You might have noticed how obsessive your cat is about grooming and fur maintenance is the most common reason for this behavior. However, this only begins to explain why cats spend so much time on the process and why grooming seems to be an especially and important business for cats.

According to experts, cats will groom for three main reasons – health, instinct and stress. When kittens are born, the mother will help these babies develop an instinct for grooming. When feeling stressed, cats use grooming as a form of therapy and needless to say, grooming keeps the skin and fur feeling healthy.

This also makes sense as cats have a lot of fur and this explains why cleaning requires so much time and dedication. In fact, there are even tiny barbs on the tongue called papillae which enables cats to remove dirt, loose hair and any dust within this fur coat. As if that’s not enough, cats have their teeth and nicely shaped paws to remove ticks or fleas and wipe their face and ears.

However, this does not quite explain why cats lick each other and in this article, we take a look at the reasons and circumstances behind this rather strange behavior.

 

Why Do Cats Lick Each Other?

As a rule, cats often lick each other as a form of bonding. What’s more, some cats use this act to demonstrate confidence, while others are simply social and licking a feline friend is a sign of affection.

More specifically, cats concentrate their efforts around the ears and facial area. Believe it or not, cats will sometimes display this kind of affection toward humans and not just their furry friends.

If you have more than one cat, you will notice this behavior more often. You see, when cats lick each other, this is also sign of trust and comfort. That is to say, cats with the same owner or established relationship are much more likely to feel relaxed, comfortable and safe in the company of one another.

On the other hand, cats will also lose patience from time to time and lash out at another cat during the grooming process. While we know that a soft bite is either a sign of affection or a means of getting dirt out of the fur, it’s not clear why some cats get so frustrated that they end up scrapping with the other cat.

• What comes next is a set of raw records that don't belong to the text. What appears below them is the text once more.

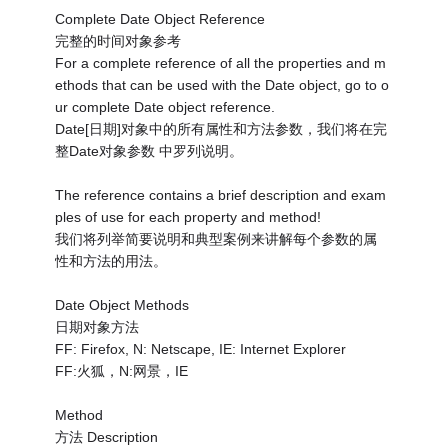
Complete Date Object Reference
完整的时间对象参考
For a complete reference of all the properties and m
ethods that can be used with the Date object, go to o
ur complete Date object reference.
Date[日期]对象中的所有属性和方法参数，我们将在完
整Date对象参数 中罗列说明。
The reference contains a brief description and exam
ples of use for each property and method!
我们将列举简要说明和典型案例来讲解每个参数的属
性和方法的用法。
Date Object Methods
日期对象方法
FF: Firefox, N: Netscape, IE: Internet Explorer
FF:火狐，N:网景，IE
Method
方法 Description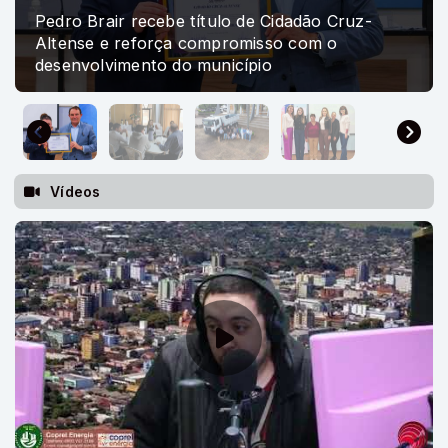
título de Cidadão Cruz-
 compromisso com o
Comaja atualiza prefei
 município
obras das rodovias RS
Vídeos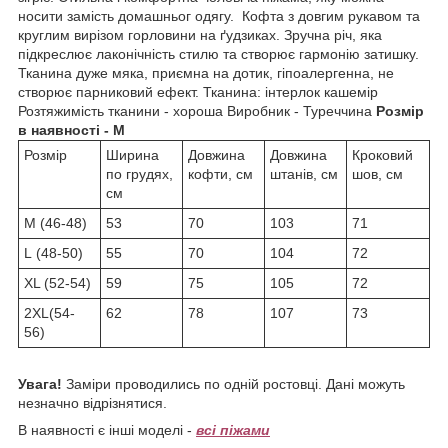
носити замість домашньог одягу. Кофта з довгим рукавом та
круглим вирізом горловини на ґудзиках. Зручна річ, яка
підкреслює лаконічність стилю та створює гармонію затишку.
Тканина дуже мяка, приємна на дотик, гіпоалергенна, не
створює парниковий ефект. Тканина: інтерлок кашемір
Розтяжимість тканини - хороша Виробник - Туреччина
Розмір
в наявності - М
Розмір
Ширина
Довжина
Довжина
Кроковий
по грудях,
кофти, см
штанів, см
шов, см
см
М (46-48)
53
70
103
71
L (48-50)
55
70
104
72
ХL (52-54)
59
75
105
72
2XL(54-
62
78
107
73
56)
Увага!
Заміри проводились по одній ростовці. Дані можуть
незначно відрізнятися.
В наявності є інші моделі -
всі піжами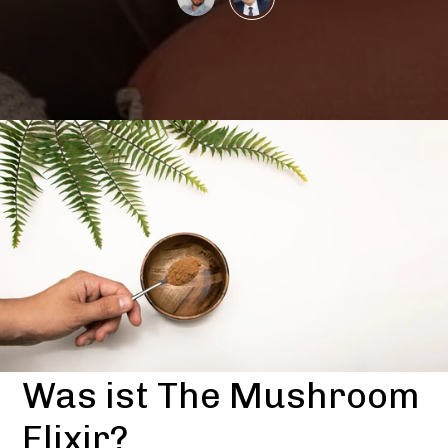
Was ist The Mushroom
Elixir?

grooming may be universal but circumstances will dictate the reason for cats licking each other.

 

Specific Reasons Why Cats Lick Each Other

 While we have much to learn about the behavior of cats, here are three of the main reasons why cats lick each other:

 

Cats Lick Each Other for Family Reasons

If cats are born into the same family, licking one another can help strengthen family ties. However, even thought cats from the same litter tend to bond more often, this can also happen with cats that simply grow up together. In this sense, cats lick each other not only for family reasons but also as a sign of familiarity. Due to this extent of intimacy, cats can also quickly distinguish outsiders from membership the family.

 

Cats Groom Kittens for Protection

When kittens are born, the mother will spend a huge amount of time grooming each kitten. As already mentioned, this helps the mother quickly identify members of the litter and keep their fur/skin clean. Just as importantly, this grooming also helps to warn other cats that these kittens have a mother, while helping the kittens bond closely with the mother.

 

Cats Lick to Welcome One Another

Cats are highly sensitive to smell and feel wither safe or fearful in a new environment depending on this smell. For this reason, cats will often struggle to integrate in an environment where there is already a resident cat and associated territory. When a cat licks another cat in this type of situation, this act can be a sign of acceptance and a means of welcoming another cat into the environment.

 

Final Thoughts

 As you may know, cats will sometimes dampen their paws and fur in order to cool down which is yet another reason why they seem to be grooming so often. However, it would seem that cats lick each other for emotional reasons and for protection or identification as opposed to cleanliness. On the other hand, who am I to judge? After all, cats are notoriously clever and surely smart enough to want their friend to be clean.